Written By: - Date published: 8:08 am, August 14th, 2012 - 19 comments
Categories: MMP - Tags:

Lowering the threshold to 4% is a step in the right direction but why not go further? Getting rid of coattailing is negative in theory but in practice could stop anti-democratic gaming by major parties protecting tiny client parties. Abolishing overhangs is bad – it just increases disproportionality for parties with strong electorate support vs party support – ie the Maori Party.

19 comments on “Quick thoughts on MMP changes”

  1. KJT 1

    Why not go the whole hog and have a Swiss style Government by the people.

    Democracy. Not a rotating Dictatorship.

    Tinkering with MMP is just taking baby steps towards what the public want, if they had any say.
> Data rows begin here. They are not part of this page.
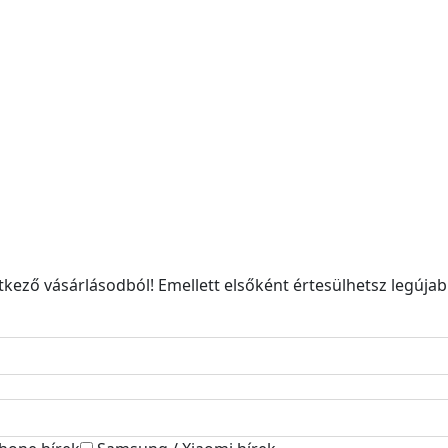
kező vásárlásodból! Emellett elsőként értesülhetsz legújabb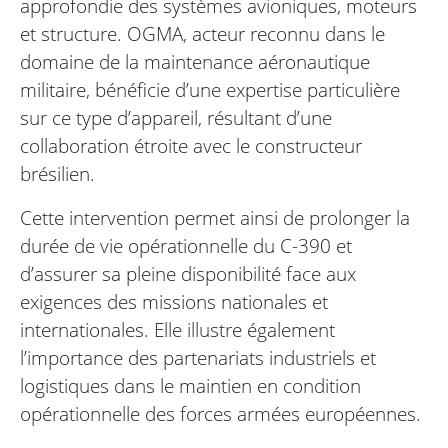
approfondie des systèmes avioniques, moteurs
et structure. OGMA, acteur reconnu dans le
domaine de la maintenance aéronautique
militaire, bénéficie d’une expertise particulière
sur ce type d’appareil, résultant d’une
collaboration étroite avec le constructeur
brésilien.
Cette intervention permet ainsi de prolonger la
durée de vie opérationnelle du C-390 et
d’assurer sa pleine disponibilité face aux
exigences des missions nationales et
internationales. Elle illustre également
l’importance des partenariats industriels et
logistiques dans le maintien en condition
opérationnelle des forces armées européennes.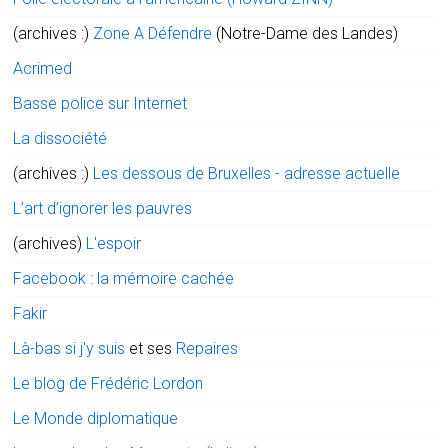
(archives :)
Zone A Défendre
(Notre-Dame des Landes)
Acrimed
Basse police sur Internet
La dissociété
(archives :)
Les dessous de Bruxelles - adresse actuelle
L’art d’ignorer les pauvres
(archives)
L'espoir
Facebook : la mémoire cachée
Fakir
Là-bas si j'y suis
et ses
Repaires
Le blog de Frédéric Lordon
Le Monde diplomatique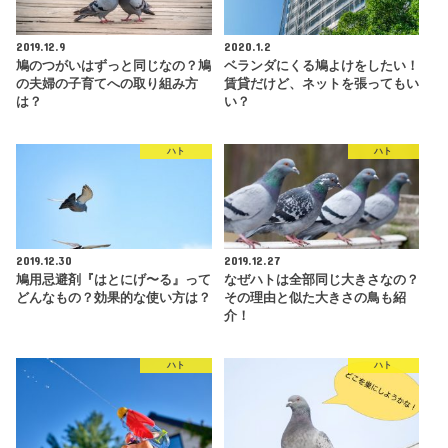
2019.12.9
2020.1.2
鳩のつがいはずっと同じなの？鳩
ベランダにくる鳩よけをしたい！
の夫婦の子育てへの取り組み方
賃貸だけど、ネットを張ってもい
は？
い？
ハト
ハト
2019.12.30
2019.12.27
鳩用忌避剤『はとにげ〜る』って
なぜハトは全部同じ大きさなの？
どんなもの？効果的な使い方は？
その理由と似た大きさの鳥も紹
介！
ハト
ハト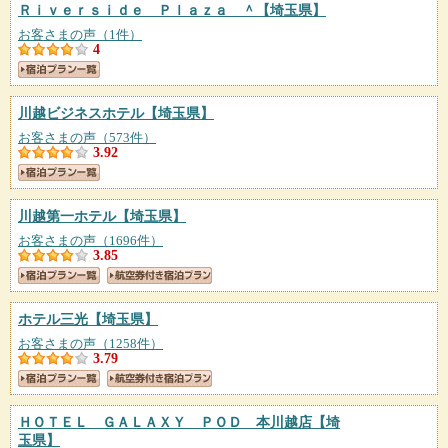
Ｒｉｖｅｒｓｉｄｅ Ｐｌａｚａ ＾
【埼玉県】
お客さまの声（1件）
4
川越ビジネスホテル
【埼玉県】
お客さまの声（573件）
3.92
川越第一ホテル
【埼玉県】
お客さまの声（1696件）
3.85
ホテル三光
【埼玉県】
お客さまの声（1258件）
3.79
ＨＯＴＥＬ ＧＡＬＡＸＹ ＰＯＤ 本川越店
【埼
玉県】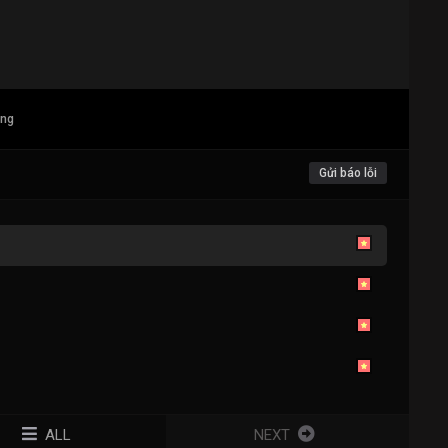
ang
Gửi báo lỗi
ALL
NEXT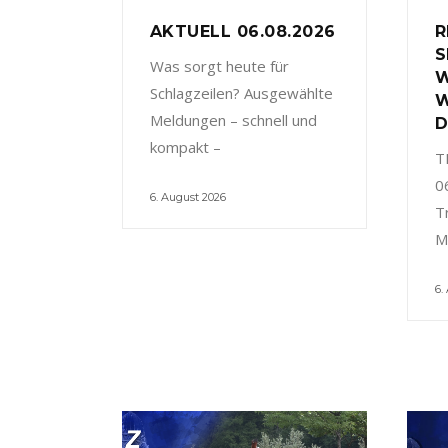
AKTUELL 06.08.2026
R
S
Was sorgt heute für
W
Schlagzeilen? Ausgewählte
W
Meldungen – schnell und
D
kompakt –
T
0
6. August 2026
T
M
6.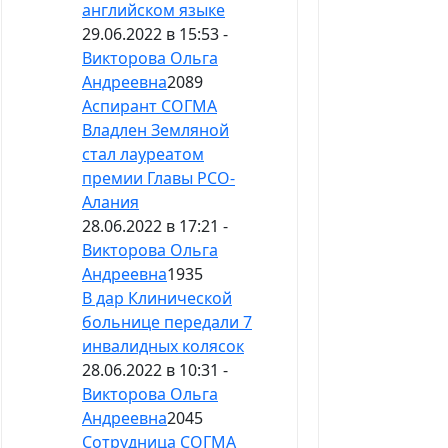
английском языке
29.06.2022 в 15:53 -
Викторова Ольга
Андреевна
2089
Аспирант СОГМА
Владлен Земляной
стал лауреатом
премии Главы РСО-
Алания
28.06.2022 в 17:21 -
Викторова Ольга
Андреевна
1935
В дар Клинической
больнице передали 7
инвалидных колясок
28.06.2022 в 10:31 -
Викторова Ольга
Андреевна
2045
Сотрудница СОГМА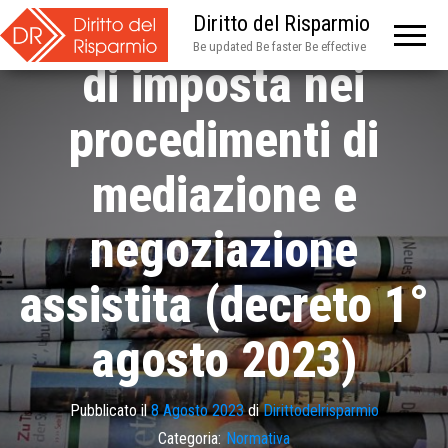
Giustizia – Credito
Diritto del Risparmio
Be updated Be faster Be effective
di imposta nei
procedimenti di
mediazione e
negoziazione
assistita (decreto 1°
agosto 2023)
Pubblicato il
8 Agosto 2023
di
Dirittodelrisparmio
Categoria:
Normativa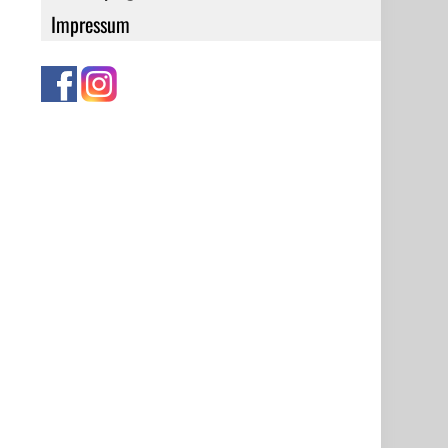
Impressum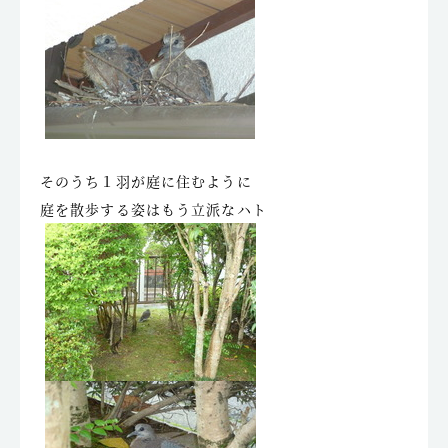
そのうち１羽が庭に住むように
庭を散歩する姿はもう立派なハト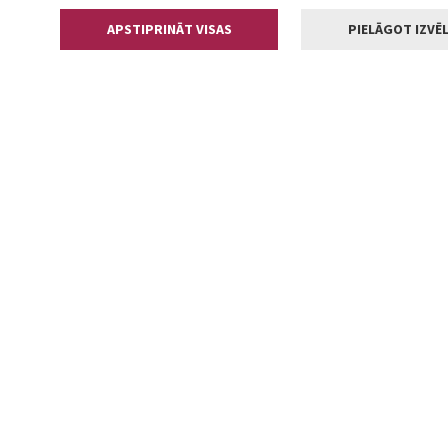
APSTIPRINĀT VISAS
PIELĀGOT IZVĒL
Kontakti
Jelgavas valstp
Lielā iela 11
+371 630055
pasts@jelga
2002-2026 jelgava.lv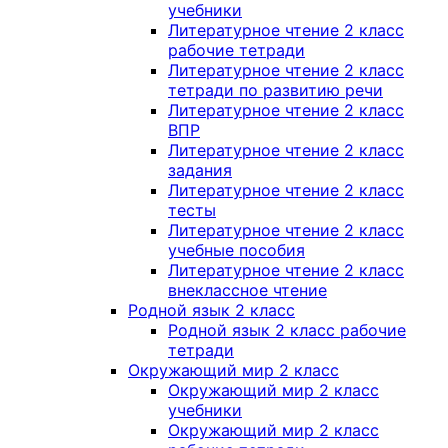
учебники
Литературное чтение 2 класс
рабочие тетради
Литературное чтение 2 класс
тетради по развитию речи
Литературное чтение 2 класс
ВПР
Литературное чтение 2 класс
задания
Литературное чтение 2 класс
тесты
Литературное чтение 2 класс
учебные пособия
Литературное чтение 2 класс
внеклассное чтение
Родной язык 2 класс
Родной язык 2 класс рабочие
тетради
Окружающий мир 2 класс
Окружающий мир 2 класс
учебники
Окружающий мир 2 класс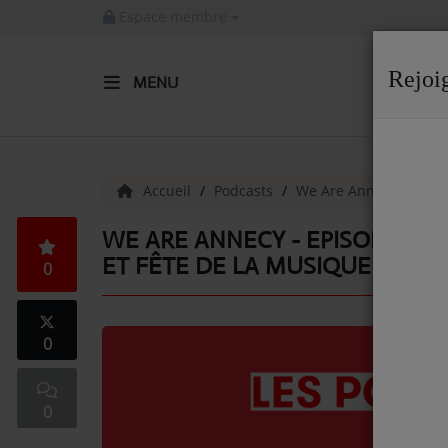
Espace membre
Rejoi
MENU
ACCUEIL
Radio
Accueil
Podcasts
We Are Annecy - Les po
ACTUALITÉS DE LA RADIO
WE ARE ANNECY - EPISODE 3 -
ET FÊTE DE LA MUSIQUE
0
EMISSIONS
EQUIPE
0
ARTISTES
TITRES DIFFUSÉS
0
NOS PARTENAIRES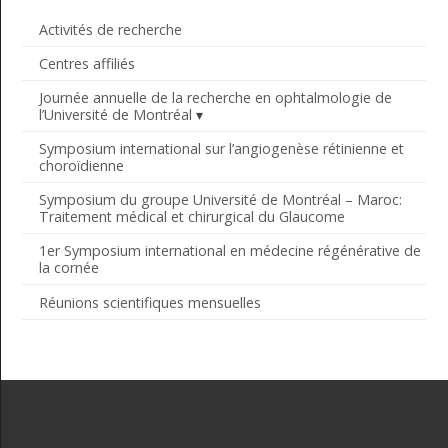
Activités de recherche
Centres affiliés
Journée annuelle de la recherche en ophtalmologie de
l’Université de Montréal
Symposium international sur l’angiogenèse rétinienne et
choroïdienne
Symposium du groupe Université de Montréal – Maroc:
Traitement médical et chirurgical du Glaucome
1er Symposium international en médecine régénérative de
la cornée
Réunions scientifiques mensuelles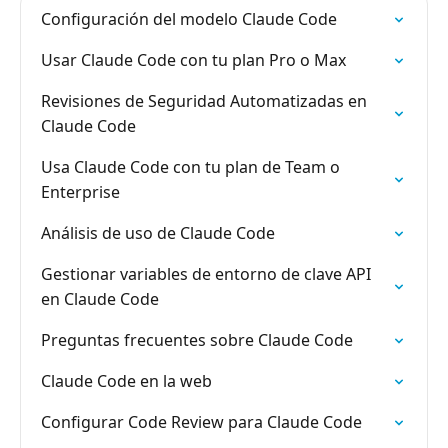
Configuración del modelo Claude Code
Usar Claude Code con tu plan Pro o Max
Revisiones de Seguridad Automatizadas en
Claude Code
Usa Claude Code con tu plan de Team o
Enterprise
Análisis de uso de Claude Code
Gestionar variables de entorno de clave API
en Claude Code
Preguntas frecuentes sobre Claude Code
Claude Code en la web
Configurar Code Review para Claude Code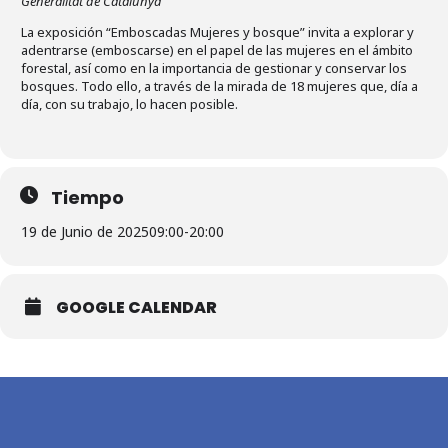
Generalitat de Catalunya
La exposición “Emboscadas Mujeres y bosque” invita a explorar y
adentrarse (emboscarse) en el papel de las mujeres en el ámbito
forestal, así como en la importancia de gestionar y conservar los
bosques. Todo ello, a través de la mirada de 18 mujeres que, día a
día, con su trabajo, lo hacen posible.
Tiempo
19 de Junio de 2025
09:00
-
20:00
GOOGLE CALENDAR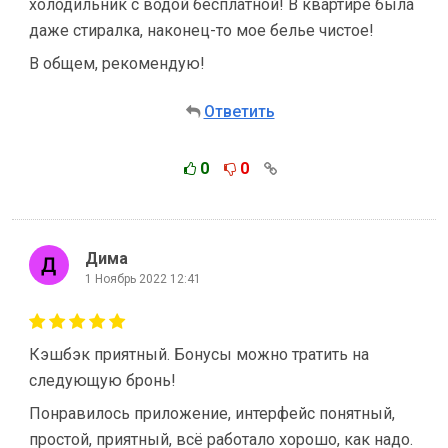
холодильник с водой бесплатной! В квартире была
даже стиралка, наконец-то мое белье чистое!
В общем, рекомендую!
Ответить
0
0
Дима
1 Ноябрь 2022 12:41
Кэшбэк приятный. Бонусы можно тратить на
следующую бронь!
Понравилось приложение, интерфейс понятный,
простой, приятный, всё работало хорошо, как надо.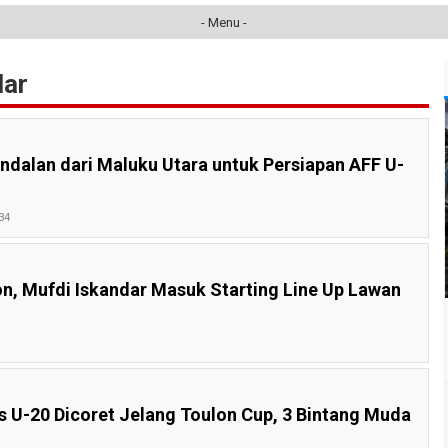
- Menu -
ar
 Andalan dari Maluku Utara untuk Persiapan AFF U-
34
on, Mufdi Iskandar Masuk Starting Line Up Lawan
 U-20 Dicoret Jelang Toulon Cup, 3 Bintang Muda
Democracy.

    Any steps towards limiting our politicians dictatorial power, such as MMP, is obviously greeted favourably by an overwhelming majority.

    Or do you think only the politically favoured few should continue to dictate the future of all of us.

    Worked well so far, has it?

    • Colonial Viper 1.1

      Direct democracy, just expect that the Tory voters will still be the most consistent in turn out, and their politics have the strongest media backing, so be careful what you wish for.

      • KJT 1.1.1

        As research shows that the population as a whole, in Western countries, are far more socialist than their Governments. I am not too worried.

        I’ve seen a research paper done in NZ which asked for opinions on various policies without specifying the parties they came from. Over 80% favoured Green policies.

        It has not been published. Surprise!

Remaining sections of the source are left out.